Como resolver essas áreas frias no processo de revenimento do vidro
Se você já trabalhou com vidro grosso ou recipientes de formato estranho, sabe bem qual é o problema das “zonas frias”. Você coloca o objeto no forno, tudo parece estar em ordem, mas aqueles locais com formato difícil de alcançar simplesmente não esquentam.

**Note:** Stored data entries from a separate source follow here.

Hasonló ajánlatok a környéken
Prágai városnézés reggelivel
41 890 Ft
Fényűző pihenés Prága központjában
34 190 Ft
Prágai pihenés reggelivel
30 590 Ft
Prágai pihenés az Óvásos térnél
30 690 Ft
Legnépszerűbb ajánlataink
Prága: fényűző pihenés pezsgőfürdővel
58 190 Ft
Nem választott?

O ar quente comum não é suficiente – ele não consegue chegar até esses pontos que realmente precisam de calor.
É aí que as lâmpadas de radiação infravermelha entram em cena. Em vez de depender do ar, usamos calor direcionado para garantir que cada centímetro do vidro seja aquecido.
Por que as lâmpadas de IR funcionam tão bem?
Pense assim: o ar quente é “preguiçoso”. Ele flui ao redor dos objetos. Mas a radiação infravermelha de onda curta se move em linha reta, penetrando diretamente no vidro.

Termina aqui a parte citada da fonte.